Goble attended medical school at Washington University in St. Louis, where he received more experience as a student than interns received back in Utah. His clinicals were at a hospital that was desperate for help because it served mostly a very poor population. He remembers helping deliver babies for more than 700 women, most of whom had never seen a doctor during their pregnancy. He also remembers losing his first patient.

“I didn’t know enough,” Goble said. “If people didn’t have insurance, they tried to send them to City Center Hospital, which really was a ‘knife and gun club’ of a pretty rough area. The first person I ever sewed up died on the table and shouldn’t have. … He had about 12-13 stab wounds. I was a third-year student. I showed up for my rotation, and the chief resident pointed to him and told me to go take care of him. At that time, I hadn’t even learned how to sew yet. … that was tough.”

Goble returned to U of U for his fourth year clerkship, and when they found out that he knew more than the interns, they allowed him to skip his internship and hired him directly as a resident doctor. During his clerkships, he found that his strengths, personality, and skills leaned towards orthopedics.

“Neurosurgeons and orthopedists are the most aggressive personalities,” Goble said. “In any kind of medicine, you have to be aggressive, but in orthopedics you have to like to construct and build and use tools and doing things with your hands as much as your mind. It’s mechanical.”

It was while researching as a resident at U of U that he and Paul France made a discovery that would change the course of not only his life, but affect the lives of many athletes today.

“In 1976, the anterior and posterior cruciate ligaments were not appreciated,” Goble said. “In fact, there were some doctors that called them vestigial — meaning they used to be important in humans, but not anymore. They certainly were not being repaired. So I started studying them. All my other fellow residents didn’t know anything about them. They thought I was wasting my time.”

By performing a strain-gauge study with Paul France on the ACL, the pair discovered that without the ligament, “there was a tremendous instability in the knee.” Their findings were published in the Journal of Biomechanics.

Seeing a need for and the impact of doctors specializing in sports medicine, Goble approached the leaders of USU about starting a program at the university — which is what eventually brought Goble’s family to Logan.

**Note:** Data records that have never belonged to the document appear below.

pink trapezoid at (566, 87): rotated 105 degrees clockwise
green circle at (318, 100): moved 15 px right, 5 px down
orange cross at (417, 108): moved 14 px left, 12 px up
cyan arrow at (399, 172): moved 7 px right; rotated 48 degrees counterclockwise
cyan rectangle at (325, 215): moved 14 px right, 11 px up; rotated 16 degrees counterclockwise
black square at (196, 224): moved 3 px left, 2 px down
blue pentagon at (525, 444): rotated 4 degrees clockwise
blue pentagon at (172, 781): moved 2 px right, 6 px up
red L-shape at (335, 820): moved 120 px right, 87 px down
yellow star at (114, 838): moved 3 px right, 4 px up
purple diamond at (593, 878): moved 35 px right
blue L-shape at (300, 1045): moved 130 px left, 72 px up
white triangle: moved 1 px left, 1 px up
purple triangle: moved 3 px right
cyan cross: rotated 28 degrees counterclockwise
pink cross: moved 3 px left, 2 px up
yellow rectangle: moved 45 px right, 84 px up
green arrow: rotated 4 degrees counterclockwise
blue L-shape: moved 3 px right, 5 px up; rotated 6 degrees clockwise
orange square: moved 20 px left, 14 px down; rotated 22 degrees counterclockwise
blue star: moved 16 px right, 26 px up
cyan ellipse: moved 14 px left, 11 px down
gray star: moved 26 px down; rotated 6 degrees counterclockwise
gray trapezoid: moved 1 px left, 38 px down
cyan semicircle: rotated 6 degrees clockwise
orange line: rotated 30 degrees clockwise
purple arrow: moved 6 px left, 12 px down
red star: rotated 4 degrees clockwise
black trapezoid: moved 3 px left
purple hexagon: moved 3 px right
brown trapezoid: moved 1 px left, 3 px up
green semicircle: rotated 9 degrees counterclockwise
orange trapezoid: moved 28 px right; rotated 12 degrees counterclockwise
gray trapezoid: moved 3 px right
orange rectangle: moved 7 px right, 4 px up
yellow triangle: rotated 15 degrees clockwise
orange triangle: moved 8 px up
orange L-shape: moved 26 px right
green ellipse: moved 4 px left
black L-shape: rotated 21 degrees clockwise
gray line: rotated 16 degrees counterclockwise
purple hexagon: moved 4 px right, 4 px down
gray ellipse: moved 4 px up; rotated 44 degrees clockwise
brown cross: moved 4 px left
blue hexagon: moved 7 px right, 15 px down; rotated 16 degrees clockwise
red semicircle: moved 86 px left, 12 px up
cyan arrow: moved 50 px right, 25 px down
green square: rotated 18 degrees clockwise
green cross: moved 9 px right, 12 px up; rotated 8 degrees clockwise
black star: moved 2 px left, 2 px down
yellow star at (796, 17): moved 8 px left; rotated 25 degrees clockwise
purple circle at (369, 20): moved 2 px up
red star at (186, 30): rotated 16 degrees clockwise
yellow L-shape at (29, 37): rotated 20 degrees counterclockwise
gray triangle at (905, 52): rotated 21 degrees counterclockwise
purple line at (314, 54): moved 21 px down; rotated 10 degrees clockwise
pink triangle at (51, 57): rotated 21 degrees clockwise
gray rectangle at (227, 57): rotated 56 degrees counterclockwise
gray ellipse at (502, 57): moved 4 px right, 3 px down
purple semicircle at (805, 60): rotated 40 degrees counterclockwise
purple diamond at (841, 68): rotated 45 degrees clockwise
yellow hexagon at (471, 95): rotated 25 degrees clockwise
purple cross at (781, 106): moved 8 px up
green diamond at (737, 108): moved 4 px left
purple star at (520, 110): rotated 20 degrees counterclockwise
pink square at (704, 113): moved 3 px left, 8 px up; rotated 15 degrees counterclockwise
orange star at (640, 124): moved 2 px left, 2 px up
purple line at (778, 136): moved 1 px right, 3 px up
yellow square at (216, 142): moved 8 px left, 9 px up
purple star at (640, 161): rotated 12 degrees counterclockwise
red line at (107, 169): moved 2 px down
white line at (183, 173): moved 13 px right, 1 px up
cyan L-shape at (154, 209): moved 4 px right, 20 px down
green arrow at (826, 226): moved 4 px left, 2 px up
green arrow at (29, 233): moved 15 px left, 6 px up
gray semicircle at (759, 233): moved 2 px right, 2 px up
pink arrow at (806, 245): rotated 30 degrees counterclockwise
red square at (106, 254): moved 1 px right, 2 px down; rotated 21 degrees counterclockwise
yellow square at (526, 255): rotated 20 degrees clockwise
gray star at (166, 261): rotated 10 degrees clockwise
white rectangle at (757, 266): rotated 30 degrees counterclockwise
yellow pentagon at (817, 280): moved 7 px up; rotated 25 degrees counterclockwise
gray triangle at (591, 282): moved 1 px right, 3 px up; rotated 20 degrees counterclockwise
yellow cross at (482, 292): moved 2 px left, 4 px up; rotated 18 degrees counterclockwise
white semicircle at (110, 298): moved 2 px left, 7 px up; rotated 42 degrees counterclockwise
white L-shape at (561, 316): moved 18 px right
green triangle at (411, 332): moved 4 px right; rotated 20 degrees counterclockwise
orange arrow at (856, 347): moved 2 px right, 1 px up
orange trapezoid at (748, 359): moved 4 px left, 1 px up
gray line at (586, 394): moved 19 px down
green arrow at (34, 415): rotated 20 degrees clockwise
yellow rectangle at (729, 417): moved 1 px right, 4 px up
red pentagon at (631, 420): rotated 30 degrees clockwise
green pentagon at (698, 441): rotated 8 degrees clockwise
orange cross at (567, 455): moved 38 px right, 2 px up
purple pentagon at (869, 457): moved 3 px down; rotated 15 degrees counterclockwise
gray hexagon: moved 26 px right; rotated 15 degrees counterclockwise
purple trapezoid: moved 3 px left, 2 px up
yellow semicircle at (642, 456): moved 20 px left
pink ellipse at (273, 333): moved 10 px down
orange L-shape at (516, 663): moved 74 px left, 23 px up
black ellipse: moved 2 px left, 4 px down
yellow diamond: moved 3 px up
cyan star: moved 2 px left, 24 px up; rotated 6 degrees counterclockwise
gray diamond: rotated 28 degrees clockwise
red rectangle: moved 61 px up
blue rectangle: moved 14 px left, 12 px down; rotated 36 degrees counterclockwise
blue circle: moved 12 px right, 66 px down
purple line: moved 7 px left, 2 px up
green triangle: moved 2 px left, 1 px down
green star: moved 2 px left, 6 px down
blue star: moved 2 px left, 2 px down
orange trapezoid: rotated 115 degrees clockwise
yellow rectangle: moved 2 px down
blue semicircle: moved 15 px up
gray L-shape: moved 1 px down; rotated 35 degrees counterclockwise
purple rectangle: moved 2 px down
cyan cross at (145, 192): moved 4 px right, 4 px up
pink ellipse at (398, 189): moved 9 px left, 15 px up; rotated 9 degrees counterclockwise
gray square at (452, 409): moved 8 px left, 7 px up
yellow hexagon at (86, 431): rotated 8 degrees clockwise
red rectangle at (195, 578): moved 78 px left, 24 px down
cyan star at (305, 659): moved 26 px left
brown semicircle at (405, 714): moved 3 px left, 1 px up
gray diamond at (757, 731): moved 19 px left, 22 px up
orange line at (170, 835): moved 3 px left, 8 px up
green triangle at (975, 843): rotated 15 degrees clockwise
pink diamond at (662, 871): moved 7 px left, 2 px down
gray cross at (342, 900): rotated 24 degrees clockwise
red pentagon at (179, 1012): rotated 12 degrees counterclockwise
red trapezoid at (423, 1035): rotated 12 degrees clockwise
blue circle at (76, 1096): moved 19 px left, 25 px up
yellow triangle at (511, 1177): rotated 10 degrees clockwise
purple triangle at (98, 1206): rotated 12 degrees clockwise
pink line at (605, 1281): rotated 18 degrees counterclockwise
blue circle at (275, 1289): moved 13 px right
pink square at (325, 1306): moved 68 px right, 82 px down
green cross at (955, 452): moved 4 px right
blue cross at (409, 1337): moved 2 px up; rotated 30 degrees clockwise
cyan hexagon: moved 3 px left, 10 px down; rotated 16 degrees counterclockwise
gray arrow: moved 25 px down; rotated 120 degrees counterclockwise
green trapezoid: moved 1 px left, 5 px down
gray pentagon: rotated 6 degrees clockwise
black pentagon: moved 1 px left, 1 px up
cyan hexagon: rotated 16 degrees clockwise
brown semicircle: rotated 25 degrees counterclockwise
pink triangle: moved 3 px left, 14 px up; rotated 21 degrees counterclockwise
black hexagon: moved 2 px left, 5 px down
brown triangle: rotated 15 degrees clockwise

“I built what’s now called the Campus Health Center,” Goble said. “That’s where the first weight room, physical therapy, trainers and the operating rooms were all in one building. It was the first of its kind. … It wasn’t thought earlier, especially in basketball, that weights were that necessary. … Previously, when athletes got injured, a local doctor took care of them. We became one of the greatest sports medicine programs in the nation. We had over 29 universities that came to visit to see how to develop theirs — including Note Dame and Stanford.”

Celebrating their 47th year of marriage, Goble and his wife, Michelle, have worked for success in their family life as well.

“She supported me on every stupid thing I did, like my research,” Goble said. “She had a lot of faith in me. … I’m not sure if you interviewed Michelle that she would think I’ve been the ultimate husband, but Michelle’s a super able and tolerant person, and she’s known me from the time she was 18. She knows how to handle me.”

Goble says that the greatest key to success in life has been persistence when faced with obstacles — something he is instilling in his own five children and 20 grandchildren as they come work “from first to last light” on his bison farm with him every summer.

“Somehow, if I stick to it when there’s a problem, I find a way through it,” Goble said. “ … Like we’ve been working on these new knee instruments. … After five years, I’m just now starting to peddle them to companies and it’s starting to work out. … Maybe the first thing you try you come you but up against a door, but that tells you your next move. If you keep at it, the door opens.”